**Exercise**
The expected result is a verbatim repetition of the lines from the start of the entries through the line containing "to have a backup", with the pictures removed.
(Beginning of Dataset entries)
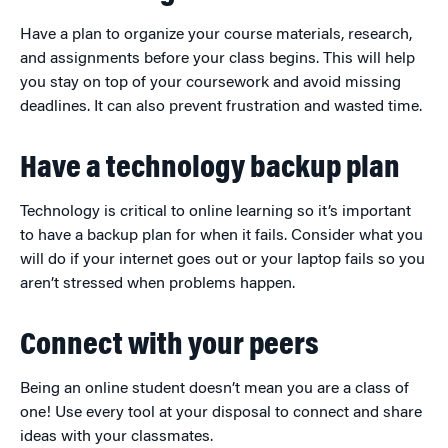
Have a plan to organize your course materials, research,
and assignments before your class begins. This will help
you stay on top of your coursework and avoid missing
deadlines. It can also prevent frustration and wasted time.
Have a technology backup plan
Technology is critical to online learning so it’s important
to have a backup plan for when it fails. Consider what you
will do if your internet goes out or your laptop fails so you
aren’t stressed when problems happen.
Connect with your peers
Being an online student doesn’t mean you are a class of
one! Use every tool at your disposal to connect and share
ideas with your classmates.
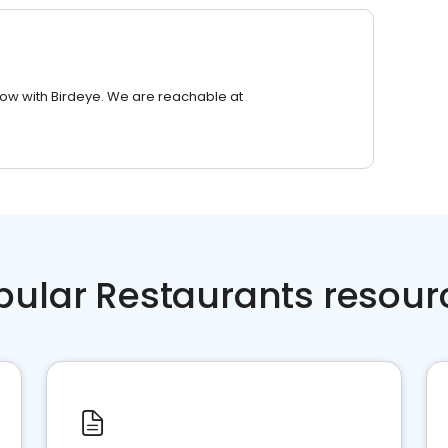
row with Birdeye. We are reachable at
pular Restaurants resour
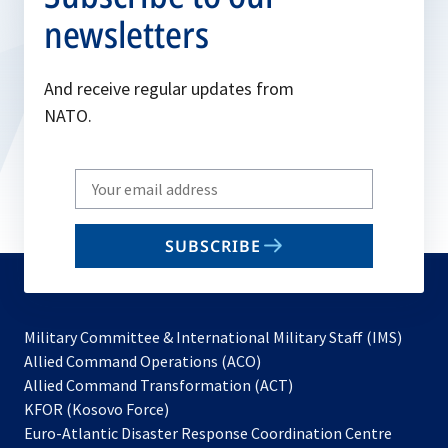
newsletters
And receive regular updates from
NATO.
Write
your
email
SUBSCRIBE
to
subscribe
Military Committee & International Military Staff (IMS)
opens
Allied Command Operations (ACO)
in
opens
Allied Command Transformation (ACT)
opens
a
in
KFOR (Kosovo Force)
in
new
a
Euro-Atlantic Disaster Response Coordination Centre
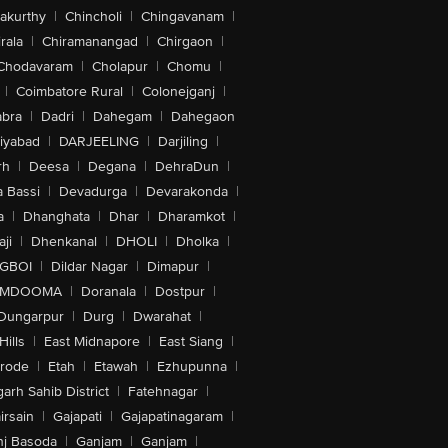
akurthy
|
Chincholi
|
Chingavanam
|
rala
|
Chiramanangad
|
Chirgaon
|
Chodavaram
|
Cholapur
|
Chomu
|
|
Coimbatore Rural
|
Colonejganj
|
bra
|
Dadri
|
Dahegam
|
Dahegaon
iyabad
|
DARJEELING
|
Darjiling
|
rh
|
Deesa
|
Degana
|
DehraDun
|
 Bassi
|
Devadurga
|
Devarakonda
|
a
|
Dhanghata
|
Dhar
|
Dharamkot
|
ji
|
Dhenkanal
|
DHOLI
|
Dholka
|
IGBOI
|
Dildar Nagar
|
Dimapur
|
MDOOMA
|
Doranala
|
Dostpur
|
Dungarpur
|
Durg
|
Dwarahat
|
Hills
|
East Midnapore
|
East Siang
|
rode
|
Etah
|
Etawah
|
Ezhupunna
|
arh Sahib District
|
Fatehnagar
|
irsain
|
Gajapati
|
Gajapatinagaram
|
nj Basoda
|
Ganjam
|
Ganjam
|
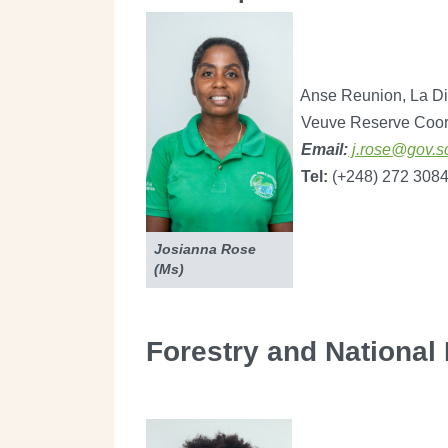
Anse Reunion, La Di
Veuve Reserve Coor
Email:
j.rose@gov.s
Tel:
(+248) 272 308
Josianna Rose
(Ms)
Forestry and National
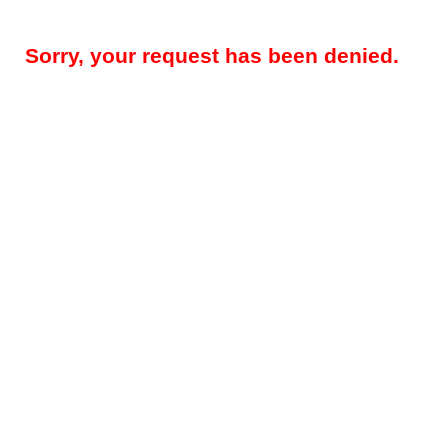
Sorry, your request has been denied.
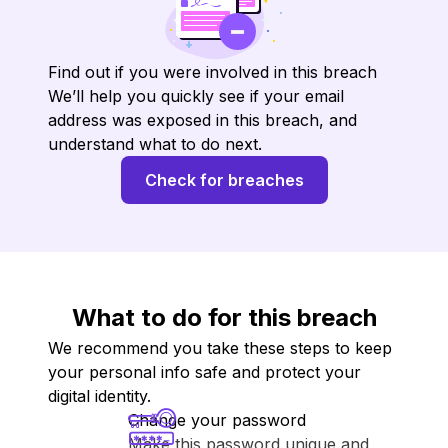
Find out if you were involved in this breach
We’ll help you quickly see if your email
address was exposed in this breach, and
understand what to do next.
Check for breaches
What to do for this breach
We recommend you take these steps to keep
your personal info safe and protect your
digital identity.
Change your password
Make this password unique and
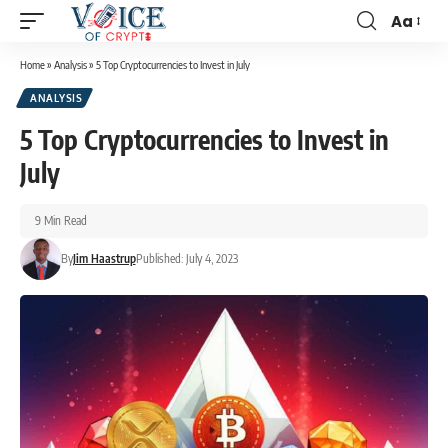
Aa
Home
»
Analysis
»
5 Top Cryptocurrencies to Invest in July
ANALYSIS
5 Top Cryptocurrencies to Invest in
July
9 Min Read
By
Jim Haastrup
Published: July 4, 2023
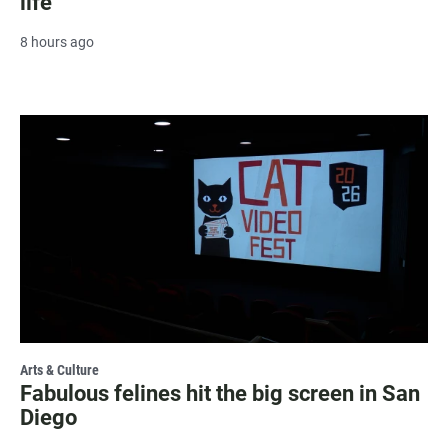
life
8 hours ago
Arts & Culture
Fabulous felines hit the big screen in San
Diego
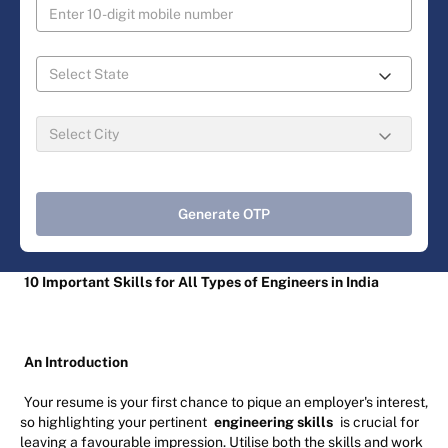
Generate OTP
10 Important Skills for All Types of Engineers in India
An Introduction
Your resume is your first chance to pique an employer's interest,
so highlighting your pertinent
engineering skills
is crucial for
leaving a favourable impression. Utilise both the skills and work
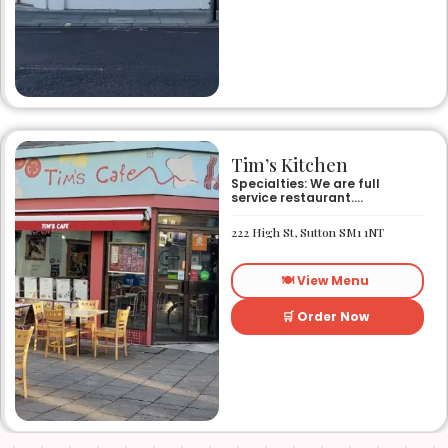
Tim’s Kitchen
Specialties: We are full
service restaurant.
Established in 1991. We
started out as Ruby’s
222 High St, Sutton SM1 1NT
restaurant in Lafayette la.
On Eraste Landry rd. Then
about a year or so later
🍽️ View Menu
opened the second one on
Kaliste Saloom rd. Then a
year later opened number 3
🛒 Order Now
on Rue Louis XIV. After 22
years sold the property and
semi retired. 5 and a half
years later opened what is
know Tim’s kitchen(Ruby’s 4)
at 1000 Albertson pkwy in
Broussard la. Creole Cajun
soul food. Grand ma’s
cooking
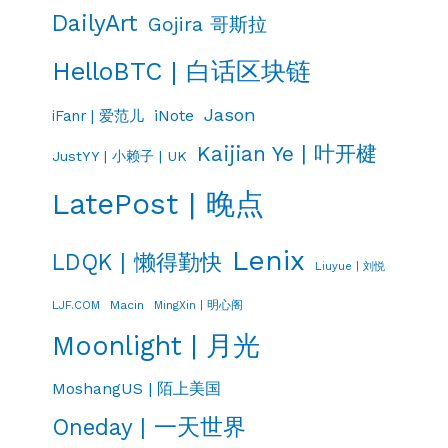
DailyArt
Gojira 哥斯拉
HelloBTC | 白话区块链
Jason
iNote
iFanr | 爱范儿
Kaijian Ye | 叶开楗
JustYY | 小赖子 | UK
LatePost | 晚点
Lenix
LDQK | 懒得勤快
Liuyue | 刘悦
LJF.COM
Macin
MingXin | 明心阁
Moonlight | 月光
MoshangUS | 陌上美国
Oneday | 一天世界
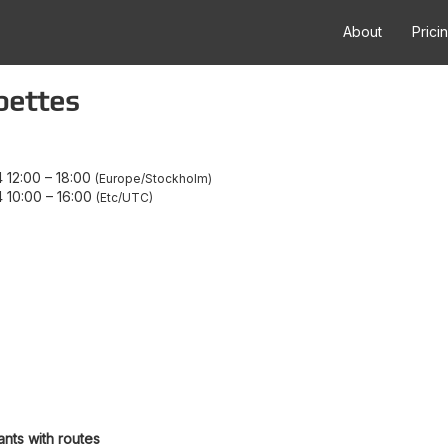
About
Prici
pettes
 12:00
–
18:00
Europe/Stockholm
 10:00
–
16:00
Etc/UTC
ants with routes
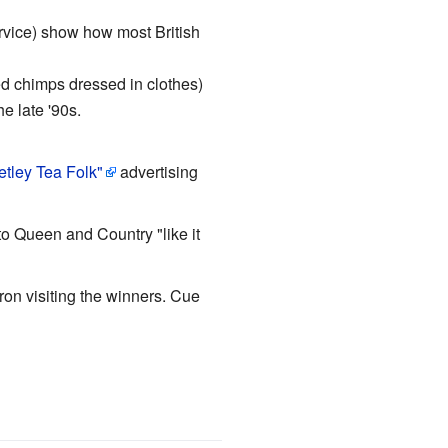
ervice) show how most British
d chimps dressed in clothes)
e late '90s.
etley Tea Folk"
advertising
to Queen and Country "like it
ron visiting the winners. Cue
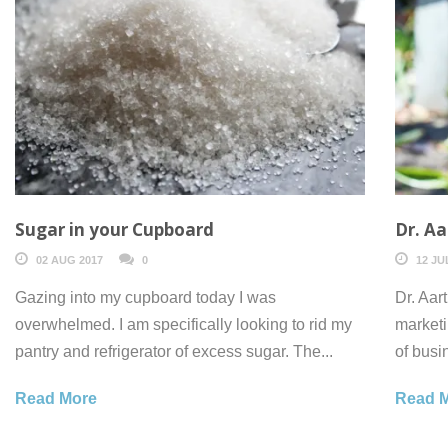
Sugar in your Cupboard
Dr. Aa
02 AUG 2017
0
12 JU
Gazing into my cupboard today I was
Dr. Aar
overwhelmed. I am specifically looking to rid my
marketi
pantry and refrigerator of excess sugar. The...
of busi
Read More
Read 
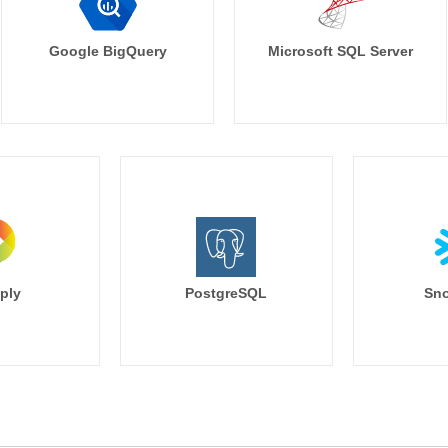
Google BigQuery
Microsoft SQL Server
ply
PostgreSQL
Sno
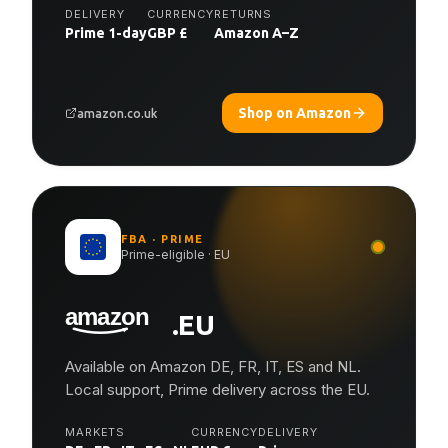
DELIVERY
CURRENCY
RETURNS
Prime 1-day
GBP £
Amazon A–Z
Shop on Amazon
amazon.co.uk
FBA · PRIME
Prime-eligible · EU
.EU
Available on Amazon DE, FR, IT, ES and NL.
Local support, Prime delivery across the EU.
MARKETS
CURRENCY
DELIVERY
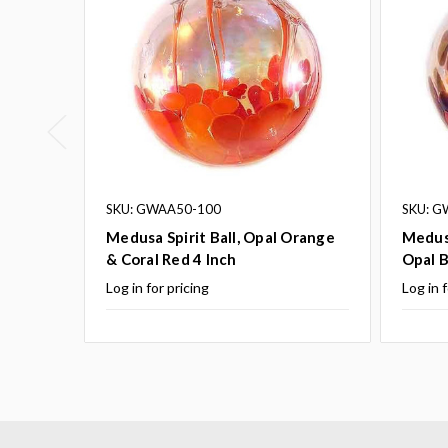
SKU: GWAA50-100
SKU: G
Medusa Spirit Ball, Opal Orange
Medusa
& Coral Red 4 Inch
Opal B
Log in for pricing
Log in f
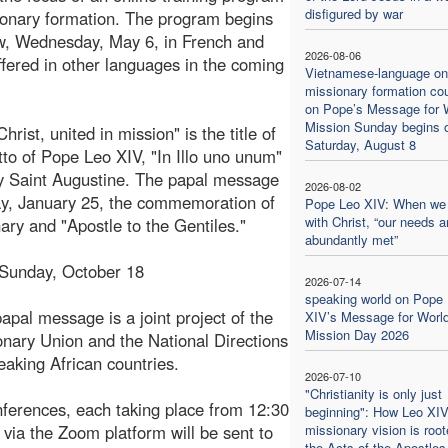
disfigured by war
ionary formation. The program begins
w, Wednesday, May 6, in French and
2026-08-06
offered in other languages in the coming
Vietnamese-language on
missionary formation co
on Pope’s Message for 
Mission Sunday begins 
hrist, united in mission" is the title of
Saturday, August 8
to of Pope Leo XIV, "In Illo uno unum"
y Saint Augustine. The papal message
2026-08-02
y, January 25, the commemoration of
Pope Leo XIV: When we
with Christ, “our needs a
ary and "Apostle to the Gentiles."
abundantly met”
 Sunday, October 18
2026-07-14
speaking world on Pope
pal message is a joint project of the
XIV’s Message for Worl
Mission Day 2026
ionary Union and the National Directions
eaking African countries.
2026-07-10
"Christianity is only just
nferences, each taking place from 12:30
beginning": How Leo XIV
 via the Zoom platform will be sent to
missionary vision is root
the Acts of the Apostles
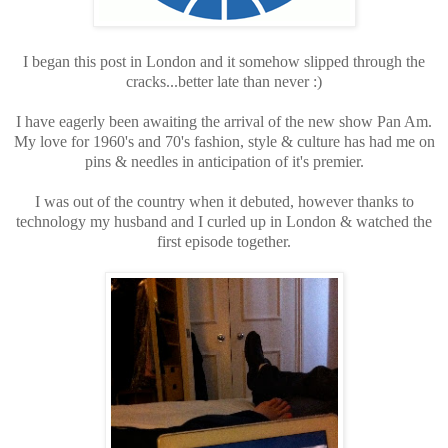
I began this post in London and it somehow slipped through the
cracks...better late than never :)
I have eagerly been awaiting the arrival of the new show Pan Am.
My love for 1960's and 70's fashion, style & culture has had me on
pins & needles in anticipation of it's premier.
I was out of the country when it debuted, however thanks to
technology my husband and I curled up in London & watched the
first episode together.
(End of Dataset entries)
**Solution to this task**
Have a plan to organize your course materials, research,
and assignments before your class begins. This will help
you stay on top of your coursework and avoid missing
deadlines. It can also prevent frustration and wasted time.
Have a technology backup plan
Technology is critical to online learning so it’s important
to have a backup plan for when it fails. Consider what you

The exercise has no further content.